Credit agency Standard & Poor's critical of Kansas' budget outlook

With Kansas facing projected budget shortfalls of more than $710 million in the current budget and for the 2016 fiscal year, Gov. Sam Brownback's office said Friday that he intends to present a "structurally balanced budget proposal" next week for the next two fiscal years.

The statement from Brownback's office came after Standard & Poor's said Friday morning that projected budget shortfalls and a district court ruling on school funding could lead to a further downgrading of the state's bond rating.

Last month, Brownback announced a plan to address a $279 million shortfall in the current budget that relies heavily on diverting revenues from other funds to help finance general government programs.

The tactic is a short-term measure that allows Brownback to lessen potential spending cuts for now. But absent a long-term solution, the gap between anticipated revenues and spending in the next fiscal year, beginning in July, will widen to $436 million, according to the projections.

The budget gaps arose after aggressive personal income tax cuts enacted at Brownback's urging in 2012 and 2013 aimed at stimulating the state's economy.

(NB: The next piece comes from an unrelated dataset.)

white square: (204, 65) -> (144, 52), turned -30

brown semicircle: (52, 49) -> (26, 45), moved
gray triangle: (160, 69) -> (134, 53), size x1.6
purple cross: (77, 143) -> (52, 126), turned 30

The reductions are expected to save taxpayers $1.3 billion in the current and next fiscal years.

Standard & Poor's, which downgraded Kansas' credit rating in August — just months after Moody's Investor Services also lowered the state's credit rating — said the governor's plan to address the current budget's shortfall does not appear to "significantly address the mismatch between recurring revenues and expenditures."

"In our view, the proposed budget adjustments, if enacted, would result in a state general fund balance position broadly consistent with our expectation in August 2014, when we lowered our rating on Kansas to 'AA' from 'AA+' and assigned a negative outlook, although it would appear that the state's structural imbalance has grown," Standard & Poor's said.

S&P analyst David Hitchcock told The Associated Press on Friday that there's a relatively large structural gap that will have to be closed for fiscal 2016, which begins July 1.

That and uncertainty about a Shawnee County District Court panel's ruling last month that current school funding needed to be at least $500 million more per year contributed to S&P's negative outlook for the state's finances, he said.

A negative rating outlook means there's a one-in-three chance that the state's bond rating will be downgraded in the next two years, Hitchcock said.